A high-tech, graphene-based film may help to shield people from disease-carrying mosquitoes, according to a new study funded by the National Institute of Environmental Health Sciences (NIEHS), part of the National Institutes of Health (NIH).
Results show that graphene, a tight, honeycomb net of carbon, could serve as an alternative to chemicals now used in mosquito repellants and protective clothing.
Until this study, scientists hadn't explored the possibility of using graphene-based materials for insect bite protection, according to the NIH. The use of graphene could eliminate the need for harsh or odorous chemical repellents while still protecting humans from mosquitoes carrying infectious viruses such as Yellow Fever, West Nile and Zika.
"These findings could lead to new protective methods against mosquitos, without the environmental or human health effects of other chemical-based repellents," said Heather Henry, a health scientist administrator with the NIEHS Superfund Research Program.
The researchers in the study discovered that dry graphene film seemed to interfere with mosquitoes' ability to sense human skin and sweat because the mosquitoes didn't land and try to bite.
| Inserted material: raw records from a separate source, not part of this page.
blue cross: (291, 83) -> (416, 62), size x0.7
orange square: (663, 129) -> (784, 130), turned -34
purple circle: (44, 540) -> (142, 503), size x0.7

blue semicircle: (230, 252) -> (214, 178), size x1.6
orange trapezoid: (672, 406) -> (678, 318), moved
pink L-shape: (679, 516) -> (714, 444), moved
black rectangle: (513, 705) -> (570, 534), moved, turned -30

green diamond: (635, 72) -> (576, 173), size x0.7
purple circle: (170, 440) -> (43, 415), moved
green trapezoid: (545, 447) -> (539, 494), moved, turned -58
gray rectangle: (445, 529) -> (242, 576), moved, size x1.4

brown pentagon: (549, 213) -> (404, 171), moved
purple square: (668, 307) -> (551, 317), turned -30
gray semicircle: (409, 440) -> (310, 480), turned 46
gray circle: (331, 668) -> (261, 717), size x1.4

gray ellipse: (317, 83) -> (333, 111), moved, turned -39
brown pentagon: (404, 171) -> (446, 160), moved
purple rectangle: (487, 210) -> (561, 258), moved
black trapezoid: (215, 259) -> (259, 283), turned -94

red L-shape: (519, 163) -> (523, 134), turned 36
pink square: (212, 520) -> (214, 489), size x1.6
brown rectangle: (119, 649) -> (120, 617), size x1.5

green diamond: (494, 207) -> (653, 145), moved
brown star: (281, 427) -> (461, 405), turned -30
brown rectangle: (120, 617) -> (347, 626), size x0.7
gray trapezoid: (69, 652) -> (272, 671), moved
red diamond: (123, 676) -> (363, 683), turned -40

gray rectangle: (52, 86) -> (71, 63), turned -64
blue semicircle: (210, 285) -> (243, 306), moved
Additionally, the film appeared to provide a robust barrier between the elements and the skin. This also may have played a role in why the mosquitoes didn't bite, although researchers aren't entirely certain that this is the case.
"We set out imagining that graphene film would act as a mechanical barrier but after observing the mosquitoes' behavior, we began to suspect they were not interested in biting," said Robert Hurt, director of the Superfund Research Program at Brown University.
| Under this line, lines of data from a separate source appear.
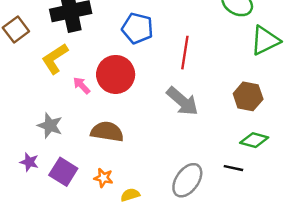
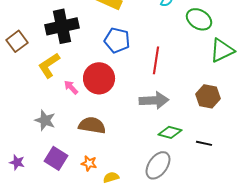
gray arrow: (182, 101) -> (154, 100), turned -44
green diamond: (254, 140) -> (170, 132), moved
purple star: (29, 162) -> (17, 162), moved
black line: (233, 168) -> (204, 143), moved

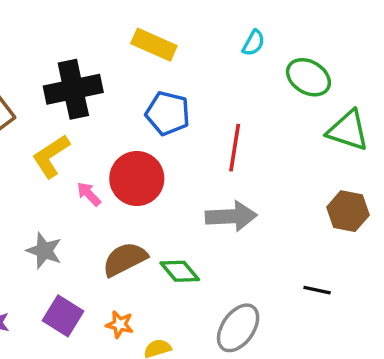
green triangle: (222, 50) -> (348, 130), turned 44
brown hexagon: (208, 96) -> (348, 211), moved
brown semicircle: (92, 125) -> (125, 259), turned -36
green diamond: (170, 132) -> (180, 271), moved, turned 35

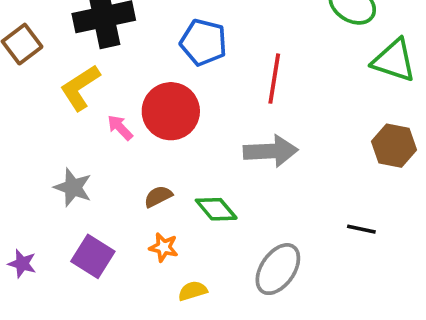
brown semicircle: (125, 259) -> (158, 196), size x0.6
orange star: (120, 324) -> (164, 247), moved

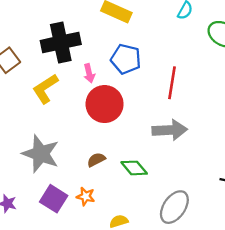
pink arrow: (120, 128) -> (89, 73), moved, turned -150
gray star: (73, 187) -> (41, 154), size x1.5
orange star: (164, 247) -> (86, 196), moved

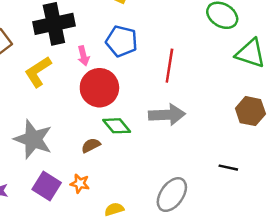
green diamond: (134, 168) -> (117, 126), moved

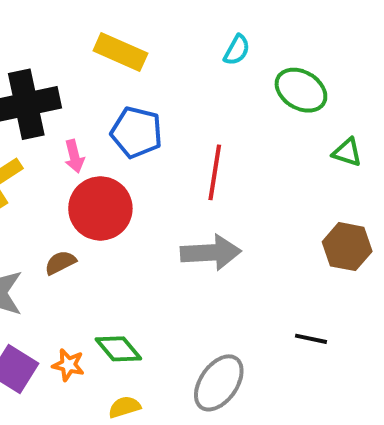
green triangle: (250, 53) -> (347, 152), size x0.6
green diamond: (117, 126) -> (118, 349), moved
brown semicircle: (91, 145) -> (60, 263), moved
According to the NIH, Hurt began several years ago designing suits with graphene to protect workers against hazardous chemicals at environmental clean-up sites.
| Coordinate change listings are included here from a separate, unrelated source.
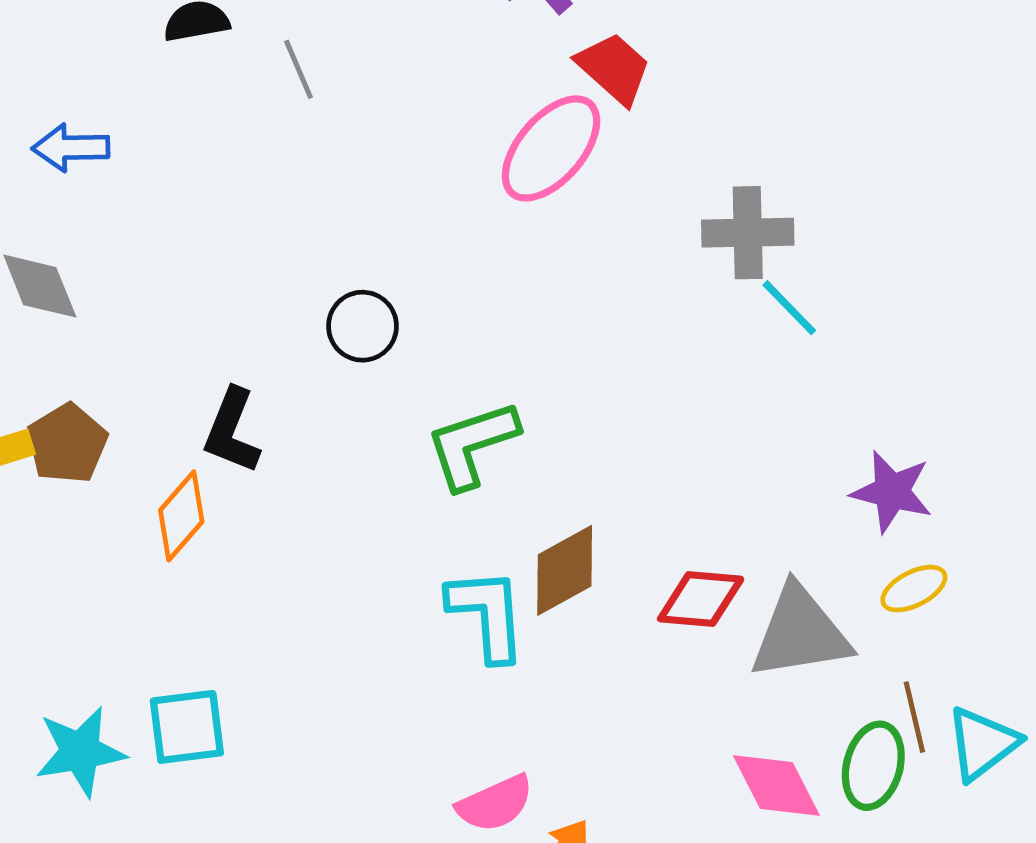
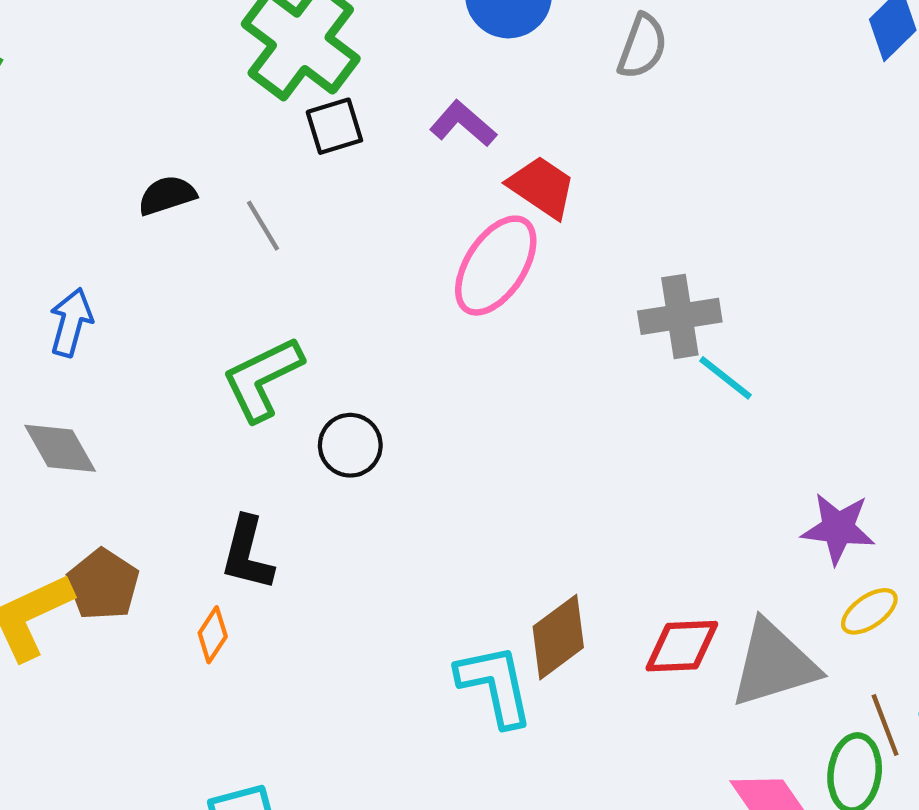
blue arrow: (71, 148) -> (71, 322), turned 114
green L-shape: (472, 445) -> (262, 379), moved
orange diamond: (181, 516) -> (213, 635), size x0.7

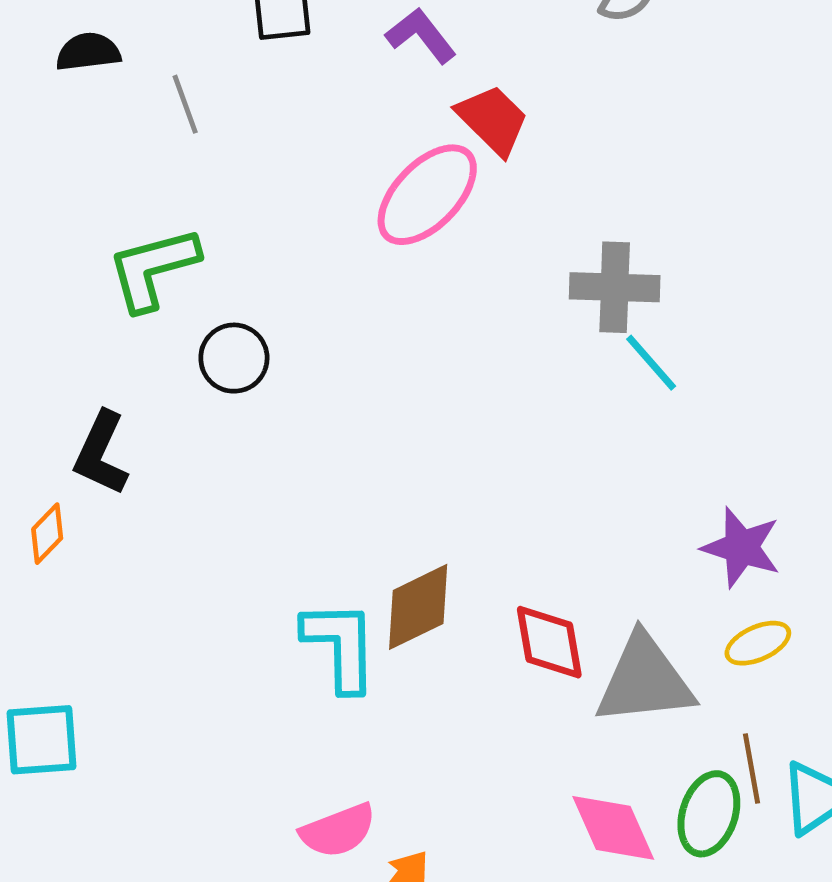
red diamond: (682, 646) -> (549, 642), turned 72

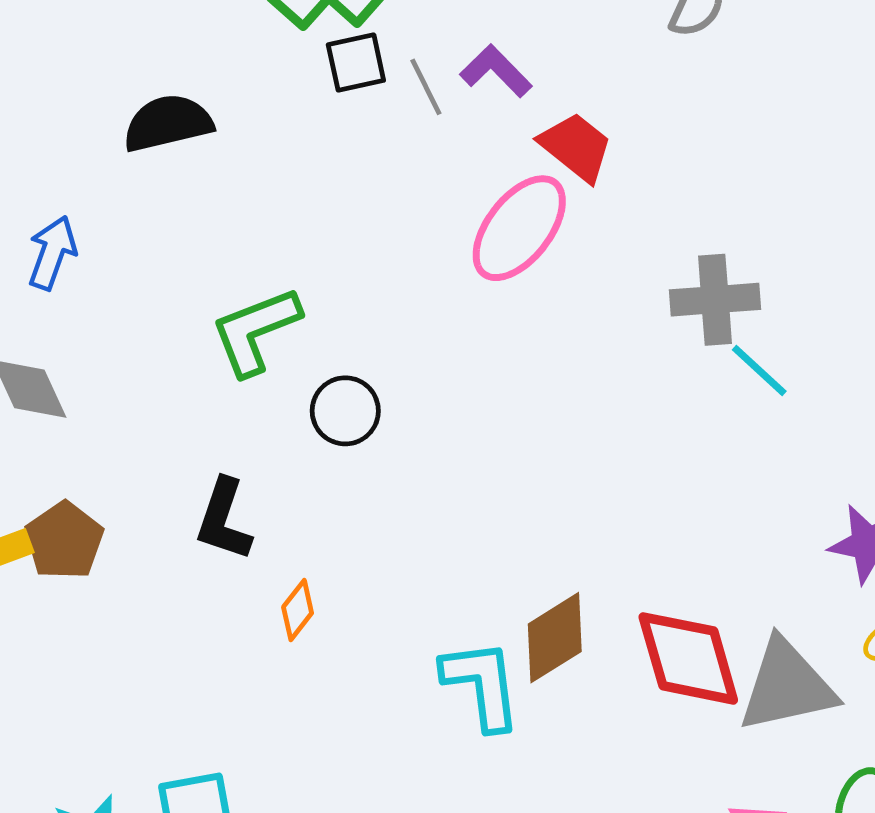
black semicircle: (88, 52) -> (168, 123), size x1.4
gray line: (185, 104) -> (426, 87), moved
orange diamond: (47, 534) -> (298, 610), moved
red diamond: (549, 642) -> (688, 658), size x1.4

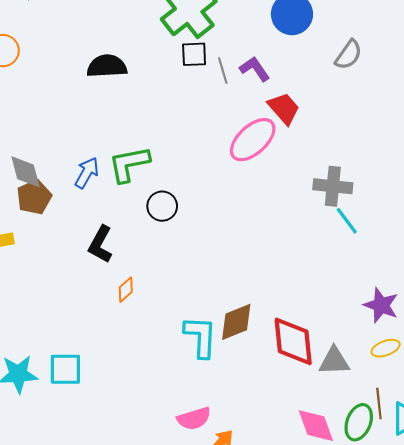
blue arrow: (52, 253) -> (87, 173), moved
brown pentagon: (64, 541) -> (34, 197), moved
gray triangle: (787, 686) -> (334, 361), size x0.7

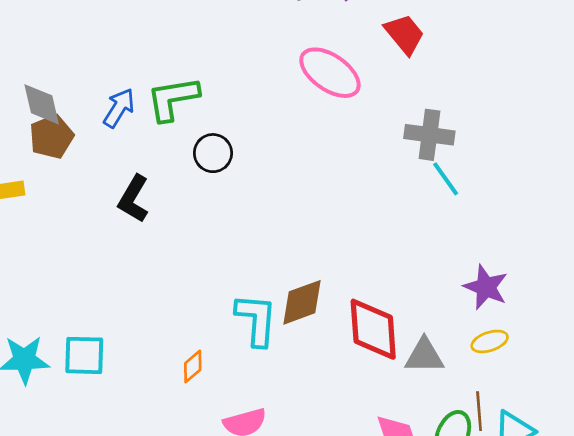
red trapezoid: (284, 108) -> (404, 34), moved
pink ellipse: (253, 140) -> (330, 73), turned 75
orange diamond: (126, 290) -> (193, 366), moved

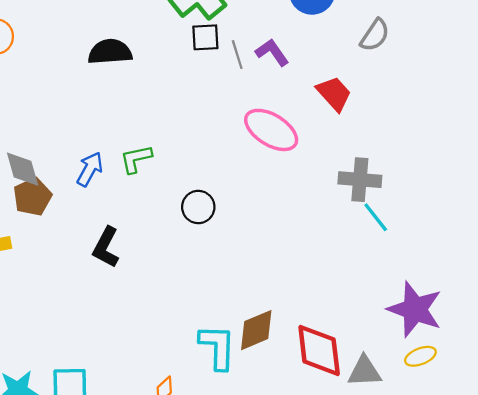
green L-shape: (173, 99) -> (136, 159), size x0.7
black circle: (213, 153) -> (198, 207), moved
purple star: (486, 287) -> (415, 309), size x1.4

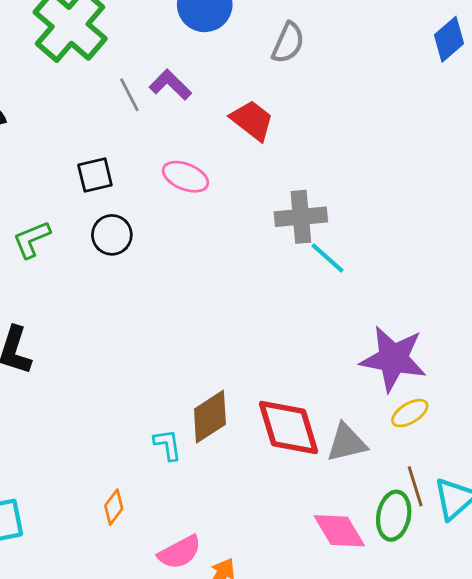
black square: (205, 37) -> (95, 175), moved
pink ellipse: (271, 130) -> (185, 177), size x0.7
black circle: (198, 207) -> (112, 235), moved
cyan L-shape: (217, 347) -> (168, 445), size x0.6

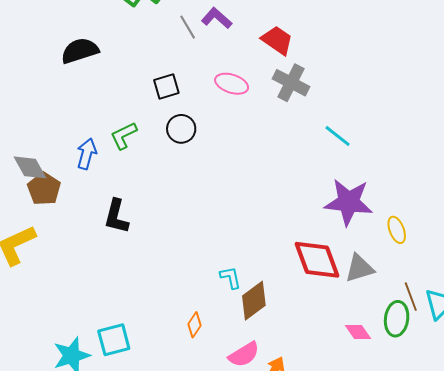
gray cross: (301, 217) -> (291, 83), moved, turned 36
purple star: (393, 359) -> (349, 202), moved
yellow ellipse: (410, 413) -> (397, 230), moved, turned -76
brown diamond: (210, 417) -> (254, 301), moved
pink diamond: (339, 531) -> (358, 332), size x0.7

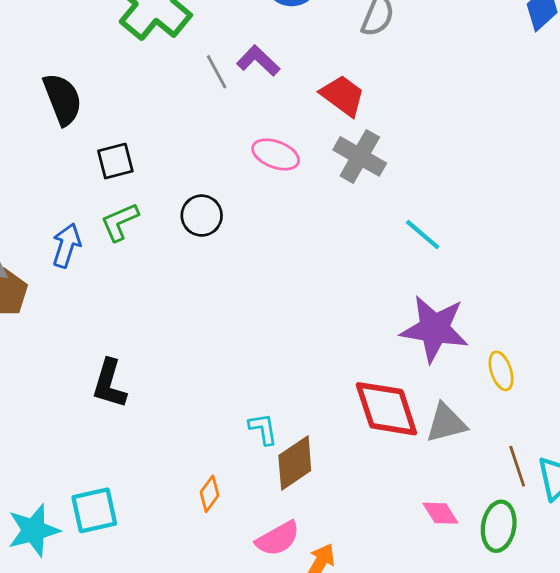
black semicircle: (80, 51) -> (63, 99), turned 84
black square: (166, 86) -> (115, 161), moved
black L-shape: (116, 216) -> (109, 384), moved
green ellipse: (397, 319) -> (499, 526), moved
Graphene is invisible to the naked eye but "harder than diamonds, stronger than steel and more conductive than copper," according to the NIH.
In a 2014 article published by The New Yorker, writer John Colapinto said that researchers who studied graphene in the mid-2000s determined the material was "the thinnest material in the known universe" and "a hundred and fifty times stronger than an equivalent weight of steel."
He also noted that graphene was "as pliable as rubber and could stretch to a hundred and twenty percent of its length."
Graphene garnered much attention from scientists after Andre Geim, a physics professor at the University of Manchester, began experimenting with graphite and discovered graphene, a material that theoretical physicists had only speculated about prior to then, according to The New Yorker.
In 2010, Geim and Konstantin Novoselov, the Ph.D. student Geim worked with, won the Nobel Prize in Physics.